Scale-up studies are needed for assessing cell culture production system options and for testing nutrient supplementation techniques as well. With the many supplementation options available, choices need to be made as early in product development as possible because advantages can change with scale. One published fed-batch scale-up study testing from 3 L up to 2,500 L highlights items to be considered in addition to the nutrient supplementation process such as the impact of pH and CO₂ control (1). That thorough study showcases epratuzumab biomanufacturing, which passed two global phase 2 clinical trials and met all specifications for process robustness, product consistency, and reproducibility.

As cultures increase in cell concentration and volume during scale-up into bioreactors, not only are nutrients depleted, but waste products can accumulate to sufficient levels to limit product formation. As a metabolic end product of glucose metabolism, lactate is usually considered to be detrimental to cultures, but after it is synthesized to quite high levels, a number of cell lines will begin to use it through the more efficient citric acid cycle (also known as the tricarboxylic acid cycle or TCA cycle). That happens especially under low-glucose feeding strategies, but only as long as sufficient oxygen is present.

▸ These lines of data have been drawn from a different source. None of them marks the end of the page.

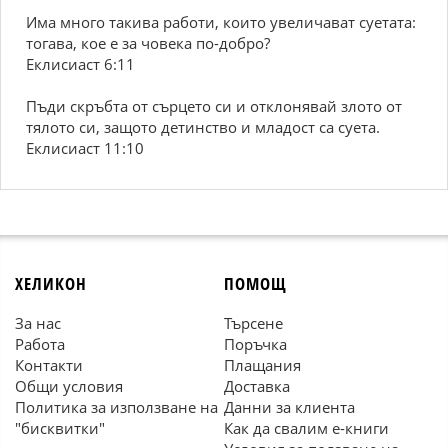
Има много такива работи, които увеличават суетата:
тогава, кое е за човека по-добро?
Еклисиаст 6:11
Пъди скръбта от сърцето си и отклонявай злото от
тялото си, защото детинство и младост са суета.
Еклисиаст 11:10
ХЕЛИКОН
ПОМОЩ
За нас
Търсене
Работа
Поръчка
Контакти
Плащания
Общи условия
Доставка
Политика за използване на
Данни за клиента
"бисквитки"
Как да свалим е-книги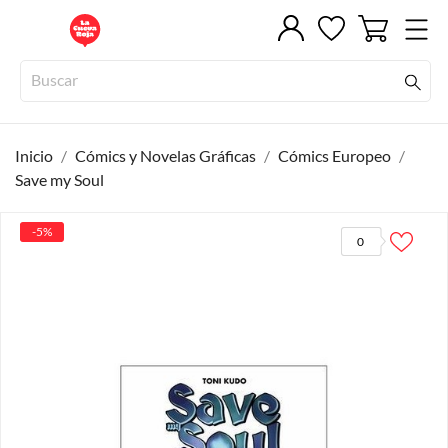
Inicio
Cómics y Novelas Gráficas
Cómics Europeo
Save my Soul
-5%
0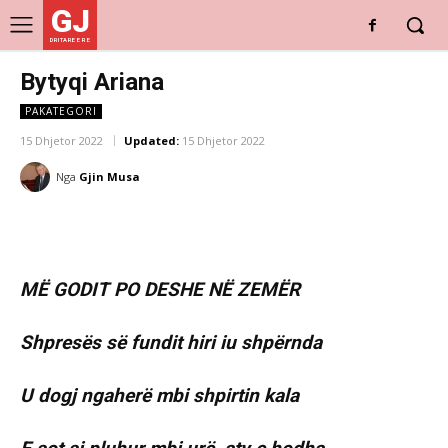
GJ
DRITARE E RE
Bytyqi Ariana
PAKATEGORI
15 Dhjetor 2022
Updated:
15 Dhjetor 2022
Nga
Gjin Musa
MË GODIT PO DESHE NË ZEMËR
Shpresës së fundit hiri iu shpërnda
U dogj ngaherë mbi shpirtin kala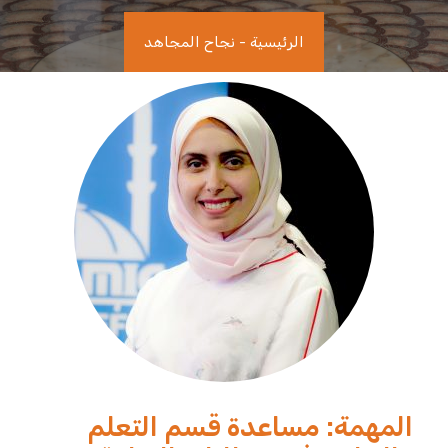
الرئيسية
-
نجاح المجاهد
المهمة: مساعدة قسم التعلم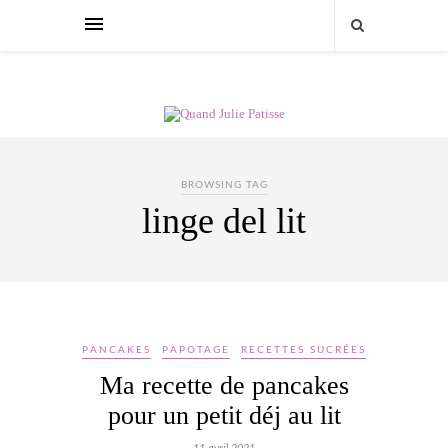
BROWSING TAG
linge del lit
PANCAKES
PAPOTAGE
RECETTES SUCRÉES
Ma recette de pancakes
pour un petit déj au lit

PRODUCT FOCUS:ALL PROTEINS

PROCESS FOCUS:PRODUCTION

WHO SHOULD READ:MANUFACTURING AND PROCESS DEVELOPMENT

KEYWORDS:CULTURE MEDIA, FED-BATCH, PERFUSION, MEDIA SUPPLEMENTS, PROCESS CONTROL, ANDDESIGN OF EXPERIMENTS

LEVEL:INTERMEDIATE

So it's important to define all physical and chemical parameters early into culture scale-up. Even the mode of oxygen delivery needs to be analyzed. Sparging with air or oxygen to maintain appropriate O₂ levels can become problematic because of excessive cell sheer, which may lower growth rates or decrease viability. Very tiny bubbles can be especially detrimental to cells. And sparging can also cause significant foaming at the surface of the bioreactor, which may also decrease the number of viable cells, although various detergent-like solutions are available to reduce the effect. Oxygenation limitations can become significant in very high-density cultures (as in hollow-fiber bioreactors) even where bubble sheer is not an issue.

Scale-Up Modeling

The number of bioreactor runs that can realistically be performed on a production system is limited. Modeling has proven to be successful in defining appropriate nutrient supplementation schemes, especially when it's validated through a limited number of scale-up cultures. Most examples given here represent relatively complicated models used with smaller-volume processes, so they may offer relevant options to be considered.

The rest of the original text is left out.